La nouvelle donne dans la géopolitique internationale représente indéniablement un facteur clé dans les campagnes politico-médiatiques promues par les Etats-Unis face à l’axe de la multipolarité. Mais tout porte également à croire que la géoéconomie est une question à considérer avec la plus grande attention.
Les échecs répétés des nostalgiques de l’unipolarité au sein du bloc occidental et de certains de leurs suiveurs à divers endroits du monde ont atteint effectivement un degré de paranoïa inquiétant. A cet effet, plusieurs raisons peuvent être évoquées.
Parmi elles - les succès de l’ordre multipolaire actuel à l’échelle internationale, notamment grâce à une coordination étroite entre la Chine, la Russie et plus généralement le grand espace eurasien. Le rappel désormais régulier de la part de Pékin et Moscou qu’une minorité mondiale ne serait-ce que du point de vue démographique ne peut pas dominer les affaires planétaires, ainsi qu’un soutien de plus en plus accru de nombre de pays des différentes régions du monde, aux processus en cours, entre autres.
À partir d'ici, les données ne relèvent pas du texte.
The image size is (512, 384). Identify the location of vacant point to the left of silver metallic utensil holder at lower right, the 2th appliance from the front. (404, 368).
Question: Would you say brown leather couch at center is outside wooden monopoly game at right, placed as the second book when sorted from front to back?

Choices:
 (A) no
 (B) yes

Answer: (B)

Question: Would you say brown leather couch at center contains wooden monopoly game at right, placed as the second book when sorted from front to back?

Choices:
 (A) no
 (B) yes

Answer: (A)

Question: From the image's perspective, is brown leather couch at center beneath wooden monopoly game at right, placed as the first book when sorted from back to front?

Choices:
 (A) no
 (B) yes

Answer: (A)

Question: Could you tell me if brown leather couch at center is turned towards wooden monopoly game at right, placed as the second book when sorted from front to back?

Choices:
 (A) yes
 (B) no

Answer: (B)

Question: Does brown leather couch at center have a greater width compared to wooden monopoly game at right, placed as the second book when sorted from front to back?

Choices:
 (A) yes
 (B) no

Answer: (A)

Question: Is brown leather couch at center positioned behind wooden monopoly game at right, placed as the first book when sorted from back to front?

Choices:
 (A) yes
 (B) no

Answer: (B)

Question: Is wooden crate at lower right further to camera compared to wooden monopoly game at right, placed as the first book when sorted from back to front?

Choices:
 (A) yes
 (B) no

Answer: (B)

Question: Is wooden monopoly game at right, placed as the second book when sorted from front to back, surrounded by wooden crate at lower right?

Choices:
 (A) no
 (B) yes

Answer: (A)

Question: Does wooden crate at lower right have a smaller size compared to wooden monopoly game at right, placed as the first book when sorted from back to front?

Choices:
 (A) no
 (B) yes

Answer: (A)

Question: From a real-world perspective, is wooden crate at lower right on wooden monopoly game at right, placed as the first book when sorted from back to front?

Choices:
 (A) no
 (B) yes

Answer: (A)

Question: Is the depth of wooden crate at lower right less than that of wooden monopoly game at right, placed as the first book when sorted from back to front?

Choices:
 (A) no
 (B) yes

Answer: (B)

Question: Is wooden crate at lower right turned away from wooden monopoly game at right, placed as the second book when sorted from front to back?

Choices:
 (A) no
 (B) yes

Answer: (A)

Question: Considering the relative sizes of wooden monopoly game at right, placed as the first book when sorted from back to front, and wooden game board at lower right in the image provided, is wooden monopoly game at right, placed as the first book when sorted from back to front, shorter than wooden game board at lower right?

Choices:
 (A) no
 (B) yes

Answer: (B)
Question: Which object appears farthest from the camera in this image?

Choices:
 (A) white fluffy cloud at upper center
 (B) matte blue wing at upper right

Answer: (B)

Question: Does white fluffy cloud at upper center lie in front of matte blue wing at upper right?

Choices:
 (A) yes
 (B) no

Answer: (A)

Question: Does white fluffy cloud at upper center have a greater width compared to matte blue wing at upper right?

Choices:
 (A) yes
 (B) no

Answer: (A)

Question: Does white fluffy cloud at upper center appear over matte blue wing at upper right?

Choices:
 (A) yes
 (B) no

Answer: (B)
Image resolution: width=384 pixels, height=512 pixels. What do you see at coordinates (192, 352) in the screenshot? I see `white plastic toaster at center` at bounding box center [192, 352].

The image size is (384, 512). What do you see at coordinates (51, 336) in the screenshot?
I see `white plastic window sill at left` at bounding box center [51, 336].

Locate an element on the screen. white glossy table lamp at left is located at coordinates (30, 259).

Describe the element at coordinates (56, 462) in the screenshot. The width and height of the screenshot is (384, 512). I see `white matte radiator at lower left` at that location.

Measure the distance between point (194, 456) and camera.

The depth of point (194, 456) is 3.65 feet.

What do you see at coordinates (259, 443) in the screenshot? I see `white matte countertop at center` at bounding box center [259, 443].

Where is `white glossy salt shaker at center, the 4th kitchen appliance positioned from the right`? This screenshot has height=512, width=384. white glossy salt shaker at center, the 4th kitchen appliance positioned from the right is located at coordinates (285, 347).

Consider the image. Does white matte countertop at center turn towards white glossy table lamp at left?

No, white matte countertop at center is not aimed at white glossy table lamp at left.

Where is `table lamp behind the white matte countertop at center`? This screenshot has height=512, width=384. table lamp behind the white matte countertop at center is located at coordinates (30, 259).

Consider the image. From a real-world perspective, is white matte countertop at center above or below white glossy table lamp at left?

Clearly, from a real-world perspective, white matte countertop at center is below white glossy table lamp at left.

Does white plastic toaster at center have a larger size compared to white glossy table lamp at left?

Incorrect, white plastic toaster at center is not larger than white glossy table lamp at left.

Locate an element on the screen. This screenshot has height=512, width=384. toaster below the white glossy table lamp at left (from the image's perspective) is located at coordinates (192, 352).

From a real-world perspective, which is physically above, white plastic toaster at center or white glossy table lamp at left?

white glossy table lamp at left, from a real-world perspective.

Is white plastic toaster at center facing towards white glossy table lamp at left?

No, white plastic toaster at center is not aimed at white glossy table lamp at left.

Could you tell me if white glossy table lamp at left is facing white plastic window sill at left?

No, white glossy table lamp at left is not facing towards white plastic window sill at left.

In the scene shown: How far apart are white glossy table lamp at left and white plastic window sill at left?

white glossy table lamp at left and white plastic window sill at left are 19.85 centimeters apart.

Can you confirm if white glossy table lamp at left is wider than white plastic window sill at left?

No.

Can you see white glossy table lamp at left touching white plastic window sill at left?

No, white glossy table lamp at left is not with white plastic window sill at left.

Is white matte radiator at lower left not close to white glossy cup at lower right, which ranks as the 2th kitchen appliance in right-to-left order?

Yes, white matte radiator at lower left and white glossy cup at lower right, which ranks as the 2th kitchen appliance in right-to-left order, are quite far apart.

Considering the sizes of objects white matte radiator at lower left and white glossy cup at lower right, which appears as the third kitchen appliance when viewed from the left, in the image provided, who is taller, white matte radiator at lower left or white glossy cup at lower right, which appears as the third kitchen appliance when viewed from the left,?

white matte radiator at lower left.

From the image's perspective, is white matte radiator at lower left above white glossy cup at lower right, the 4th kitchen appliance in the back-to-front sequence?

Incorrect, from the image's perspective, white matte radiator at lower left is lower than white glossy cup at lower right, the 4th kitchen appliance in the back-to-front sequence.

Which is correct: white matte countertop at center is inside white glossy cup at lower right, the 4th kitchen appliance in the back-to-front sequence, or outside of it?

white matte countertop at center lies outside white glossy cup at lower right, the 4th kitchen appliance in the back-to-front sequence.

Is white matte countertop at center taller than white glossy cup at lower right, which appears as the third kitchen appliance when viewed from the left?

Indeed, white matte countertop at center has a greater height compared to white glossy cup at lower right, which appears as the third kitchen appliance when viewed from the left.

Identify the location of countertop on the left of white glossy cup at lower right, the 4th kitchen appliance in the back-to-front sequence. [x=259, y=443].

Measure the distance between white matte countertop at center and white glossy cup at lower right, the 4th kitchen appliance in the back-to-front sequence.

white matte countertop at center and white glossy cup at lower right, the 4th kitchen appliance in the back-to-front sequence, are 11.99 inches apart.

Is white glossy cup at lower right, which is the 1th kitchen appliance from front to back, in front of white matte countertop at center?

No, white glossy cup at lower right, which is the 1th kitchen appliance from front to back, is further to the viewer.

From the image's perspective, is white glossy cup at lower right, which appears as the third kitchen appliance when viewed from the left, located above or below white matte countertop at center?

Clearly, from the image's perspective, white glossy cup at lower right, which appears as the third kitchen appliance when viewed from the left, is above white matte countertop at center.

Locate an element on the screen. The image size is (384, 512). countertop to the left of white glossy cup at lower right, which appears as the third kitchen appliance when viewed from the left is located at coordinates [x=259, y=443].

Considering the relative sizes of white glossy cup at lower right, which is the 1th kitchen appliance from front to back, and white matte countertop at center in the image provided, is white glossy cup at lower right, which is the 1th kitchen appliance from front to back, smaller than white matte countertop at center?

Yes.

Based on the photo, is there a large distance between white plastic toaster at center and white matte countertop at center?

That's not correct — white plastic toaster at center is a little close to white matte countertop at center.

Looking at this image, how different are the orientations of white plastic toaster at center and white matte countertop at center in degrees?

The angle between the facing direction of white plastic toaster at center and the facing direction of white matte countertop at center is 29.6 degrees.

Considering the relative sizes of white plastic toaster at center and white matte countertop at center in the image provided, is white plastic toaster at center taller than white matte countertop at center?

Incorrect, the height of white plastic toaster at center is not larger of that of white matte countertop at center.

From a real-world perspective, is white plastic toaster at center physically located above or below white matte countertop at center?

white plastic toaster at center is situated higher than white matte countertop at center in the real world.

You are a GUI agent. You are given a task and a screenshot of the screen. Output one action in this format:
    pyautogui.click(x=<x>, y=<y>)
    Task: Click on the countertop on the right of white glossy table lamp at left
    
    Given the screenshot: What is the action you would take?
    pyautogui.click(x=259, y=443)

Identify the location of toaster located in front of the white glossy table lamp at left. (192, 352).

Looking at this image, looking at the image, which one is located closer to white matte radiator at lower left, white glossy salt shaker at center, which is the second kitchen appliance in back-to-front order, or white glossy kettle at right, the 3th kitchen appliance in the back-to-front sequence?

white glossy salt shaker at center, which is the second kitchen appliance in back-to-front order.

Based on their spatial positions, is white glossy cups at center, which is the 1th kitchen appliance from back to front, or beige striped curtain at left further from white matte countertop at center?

Mais ce n’est pas tout. Si le bouleversement observé du point de vue géopolitique et militaro-sécuritaire est indéniable, il ne faut pas pour autant négliger l’aspect géoéconomique de la question. Et l’hystérie observée principalement du côté de Washington, y compris autour du «dossier ukrainien» montre la vive inquiétude du cité en ce qui concerne les nouvelles réalités économiques en cours ou qui pourraient voir le jour prochainement.
La Chine est devenue la première puissance économique mondiale en termes de PIB à parité du pouvoir d’achat – ayant à ce titre dépassé les USA. Et rien aujourd’hui ne peut sensiblement faire basculer cette réalité, d’autant plus à l’heure du grand projet international des Nouvelles routes de la soie, promu par la RPC. S’ajoute à cela une interaction très importante entre la Chine et la Russie (6ème puissance économique mondiale, toujours en termes de PIB à parité du pouvoir d’achat). Les échanges entre les deux pays pour l’année 2021 ont dépassé les 140 milliards d’équivalent de dollars avec le ferme objectif fixé de porter le chiffre à 200 milliards annuels d’échanges économico-commerciaux entre les deux nations.
Aussi, faudrait-il oublier l’interaction montante entre la Chine et l’Union économique eurasiatique (composée actuellement de la Russie, du Kazakhstan, de la Biélorussie, de l’Arménie et du Kirghizistan)? Pour rappel, l’UEEA en tant que bloc de pays est aujourd’hui la quatrième puissance économique mondiale en termes de PIB-PPA, comparable à celui du Japon. Cette orientation s’accompagne déjà d’un agenda favorable aussi bien du leadership de la Chine, que de l’UEEA.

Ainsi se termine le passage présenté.